8-K 1 body.htm LIMELIGHT MEDIA GROUP 8-K 12-22-2005 Limelight Media Group 8-K 12-22-2005


SECURITIES AND EXCHANGE COMMISSION

Washington, D.C. 20549
 
______________________

FORM 8-K

CURRENT REPORT

Pursuant to Section 13 or 15(d) of the Securities Exchange Act of 1934

_____________________

Date of report: December 22, 2005
(Date of earliest event reported)


IMPART MEDIA GROUP, INC.
(Exact name of Registrant as specified in its charter)


Nevada
(State or other jurisdiction of incorporation)

 
 
0-09358
 
88-0441338
 
 
(Commission File No.)
 
(I.R.S. Employer Identification No.)
 


1300 North Northlake Way
Seattle, Washington 98103
(Address of principal executive offices; zip code)

(206) 633-1852
(Registrant’s telephone number, including area code)

LIMELIGHT MEDIA GROUP, INC.
(Former Name or Former Address, if changed Since Last Report)

Check the appropriate box below if the Form 8-K filing is intended to simultaneously satisfy the filing obligation of the registrant under any of the following provisions (see General Instruction A.2. below):
 
 
o
Written communications pursuant to Rule 425 under the Securities Act (17 CFR 230.425)

 
o
Soliciting material pursuant to Rule 14a-12 under the Exchange Act (17 CFR 240.14a-12)

 
o
Pre-commencement communications pursuant to Rule 14-2(b) under the Exchange Act (17 CFR 240.14d-2(b))

 
o
Pre-commencement communications pursuant to Rule 13-4(e) under the Exchange Act (17 CFR 240.13e-4(c))

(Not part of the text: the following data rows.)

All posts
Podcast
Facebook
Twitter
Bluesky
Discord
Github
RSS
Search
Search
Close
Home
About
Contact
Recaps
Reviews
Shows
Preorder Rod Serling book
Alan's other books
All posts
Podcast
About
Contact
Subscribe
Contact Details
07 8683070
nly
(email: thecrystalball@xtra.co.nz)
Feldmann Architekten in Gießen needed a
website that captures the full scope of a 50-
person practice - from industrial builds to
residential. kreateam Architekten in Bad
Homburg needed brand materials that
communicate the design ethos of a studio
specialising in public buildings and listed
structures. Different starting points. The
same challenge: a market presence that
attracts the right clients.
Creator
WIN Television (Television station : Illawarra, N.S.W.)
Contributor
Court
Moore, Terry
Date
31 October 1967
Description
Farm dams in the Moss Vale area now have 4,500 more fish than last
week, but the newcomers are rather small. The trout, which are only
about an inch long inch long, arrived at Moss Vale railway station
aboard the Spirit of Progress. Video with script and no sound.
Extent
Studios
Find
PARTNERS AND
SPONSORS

SECTION 5 - CORPORATE GOVERNANCE AND MANAGEMENT

Item 5.03
Amendments to Articles of Incorporation or Bylaws; Change in Fiscal Year.
 
Pursuant to a Certificate of Amendment (the “Amendment”) to our Articles of Incorporation filed with the Secretary of State of the State of Nevada on December 22, 2005, we effected (i) a change in our corporate name to “Impart Media Group, Inc.”, (ii) a reverse stock split (the “Reverse Split”) of our common stock, par value $.001 per share (the “Common Stock”), whereby every twenty (20) shares of outstanding Common Stock were exchanged for one (1) new share of Common Stock, (iii) a decrease in the number of authorized shares of Common Stock from 250,000,000 to 100,000,000 and (iv) the authorization of 25,000,000 shares of “blank check” preferred stock, par value $.001 per share. The Amendment was previously disclosed in a Definitive Schedule 14C Information Statement pursuant to Section 14(c) of the Securities Exchange Act of 1934, filed with the Securities and Exchange Commission on November 18, 2005. A copy of the Amendment is attached hereto as Exhibit 3.1 and incorporated herein by reference.

SECTION 8 - OTHER EVENTS

Item 8.01
Other Events.

On December 22, 2005, we issued a press release announcing (i) the filing of the Amendment and the changes effected thereby, (ii) a change in the CUSIP number for our Common Stock and (iii) a change in the ticker symbol under which our Common Stock trades on NASDAQ’s “Over-the-Counter” Bulletin Board. A copy of the press release is attached hereto as Exhibit 99.1.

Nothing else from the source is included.